Lyon v. State

Decision Date10 May 1955
Docket NumberNo. 8203,8203
Citation283 P.2d 1105,76 Idaho 374
PartiesBen LYON and Ida Lyon, his wife, Plaintiffs-Appellants, v. STATE of Idaho and Board of Education of the State of Idaho, Defendants-Respondents, Bannock County et al., Defendants.
CourtIdaho Supreme Court

F. E. Tydeman, Anderson & Anderson, Pocatello, for appellants.

Zener & Peterson, Pocatello, for respondents.

KEETON, Justice.

In this proceeding respondents claim that the Board of Education of the State of Idaho and the State of Idaho are immune from suit, and that an action to quiet title to certain lands cannot, because of such sovereign immunity, be maintained against them, or either. Also, because of a delay in bringing the matter to trial, the case was properly dismissed for lack of timely prosecution.

The action was commenced January 5, 1942. The respondents State of Idaho and the Board of Education of the State of Idaho filed a demurrer on January 29, 1942, challenging the jurisdiction of the court to here the matter. The case not being diligently prosecuted was stricken from the calendar and apparently hibernated until October 2, 1953, when respondents moved that the cause be reinstated, which was done. A motion by respondents to dismiss the action for lack of prosecution was then filed and the demurrer of respondents argued. The trial court sustained the demurrer and dismissed the action as to the State Board of Education and the State of Idaho, and thereafter sustained the motion to dismiss for lack of timely prosecution. Appeal was taken from the judgments.

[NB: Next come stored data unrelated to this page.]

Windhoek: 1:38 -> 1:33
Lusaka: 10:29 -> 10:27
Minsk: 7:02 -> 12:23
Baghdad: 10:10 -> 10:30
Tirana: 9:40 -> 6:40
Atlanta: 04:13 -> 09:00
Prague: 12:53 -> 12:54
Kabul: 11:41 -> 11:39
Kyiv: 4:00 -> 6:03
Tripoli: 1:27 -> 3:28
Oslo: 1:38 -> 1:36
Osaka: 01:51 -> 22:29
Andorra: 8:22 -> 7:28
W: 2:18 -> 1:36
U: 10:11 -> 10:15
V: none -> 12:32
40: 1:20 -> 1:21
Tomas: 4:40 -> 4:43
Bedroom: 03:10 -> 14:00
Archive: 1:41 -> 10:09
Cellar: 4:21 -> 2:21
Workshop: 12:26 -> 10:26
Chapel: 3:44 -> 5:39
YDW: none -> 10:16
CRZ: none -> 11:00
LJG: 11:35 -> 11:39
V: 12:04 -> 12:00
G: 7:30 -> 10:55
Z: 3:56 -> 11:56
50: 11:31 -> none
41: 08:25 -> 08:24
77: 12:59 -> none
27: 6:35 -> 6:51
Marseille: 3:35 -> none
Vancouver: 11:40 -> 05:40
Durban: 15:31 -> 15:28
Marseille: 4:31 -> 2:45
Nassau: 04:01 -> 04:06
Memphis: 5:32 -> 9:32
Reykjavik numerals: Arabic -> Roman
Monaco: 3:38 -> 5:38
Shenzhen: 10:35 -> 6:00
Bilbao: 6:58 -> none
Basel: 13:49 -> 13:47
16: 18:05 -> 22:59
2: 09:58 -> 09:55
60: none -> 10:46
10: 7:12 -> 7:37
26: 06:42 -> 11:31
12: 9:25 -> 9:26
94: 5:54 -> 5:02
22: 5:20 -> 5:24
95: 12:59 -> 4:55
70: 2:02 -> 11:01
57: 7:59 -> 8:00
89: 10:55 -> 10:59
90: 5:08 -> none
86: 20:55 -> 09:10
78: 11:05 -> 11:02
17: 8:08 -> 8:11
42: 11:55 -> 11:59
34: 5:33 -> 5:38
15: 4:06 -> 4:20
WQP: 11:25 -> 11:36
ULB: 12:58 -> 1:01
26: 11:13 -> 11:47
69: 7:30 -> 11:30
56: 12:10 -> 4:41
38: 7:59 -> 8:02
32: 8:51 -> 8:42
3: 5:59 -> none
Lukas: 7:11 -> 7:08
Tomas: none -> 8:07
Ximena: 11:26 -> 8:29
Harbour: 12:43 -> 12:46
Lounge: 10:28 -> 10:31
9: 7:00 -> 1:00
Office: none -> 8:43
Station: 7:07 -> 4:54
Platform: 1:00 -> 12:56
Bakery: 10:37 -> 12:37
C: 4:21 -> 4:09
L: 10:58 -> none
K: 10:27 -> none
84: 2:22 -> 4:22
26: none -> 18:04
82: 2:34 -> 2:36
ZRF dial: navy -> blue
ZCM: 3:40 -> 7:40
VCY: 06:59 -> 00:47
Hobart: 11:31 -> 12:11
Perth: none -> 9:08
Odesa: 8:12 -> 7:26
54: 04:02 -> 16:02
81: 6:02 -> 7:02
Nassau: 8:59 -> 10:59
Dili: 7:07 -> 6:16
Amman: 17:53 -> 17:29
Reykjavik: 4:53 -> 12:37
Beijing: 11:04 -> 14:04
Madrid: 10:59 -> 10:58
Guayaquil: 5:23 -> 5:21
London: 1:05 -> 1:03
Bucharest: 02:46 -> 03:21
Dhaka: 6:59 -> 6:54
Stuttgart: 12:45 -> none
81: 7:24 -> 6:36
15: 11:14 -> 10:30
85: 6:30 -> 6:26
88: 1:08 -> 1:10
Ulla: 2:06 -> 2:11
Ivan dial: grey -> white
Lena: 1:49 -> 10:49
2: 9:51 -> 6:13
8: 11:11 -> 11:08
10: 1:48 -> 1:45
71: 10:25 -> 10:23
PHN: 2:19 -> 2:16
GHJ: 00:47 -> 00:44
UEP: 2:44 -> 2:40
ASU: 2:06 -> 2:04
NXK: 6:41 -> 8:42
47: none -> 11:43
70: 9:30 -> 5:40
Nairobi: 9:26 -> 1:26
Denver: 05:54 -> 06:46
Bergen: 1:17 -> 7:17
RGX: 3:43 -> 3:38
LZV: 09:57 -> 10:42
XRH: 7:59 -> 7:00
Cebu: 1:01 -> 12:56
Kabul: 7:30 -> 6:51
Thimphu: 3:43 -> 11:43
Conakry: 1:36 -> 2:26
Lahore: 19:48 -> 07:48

Appellants in their brief have evidently abandoned the claimed right to maintain the action against the State of Idaho. We quote from their brief as follows: 'It is conceded here that the State of Idaho cannot be sued and was so conceded at the time of argument.' (Referring to the argument before the trial judge.) Hence we shall not discuss or decide whether the respondent State of Idaho is immune because of soverignty from a suit of this nature, but shall limit the decision to the claimed right to maintain the action against the Board of Education of the State of Idaho.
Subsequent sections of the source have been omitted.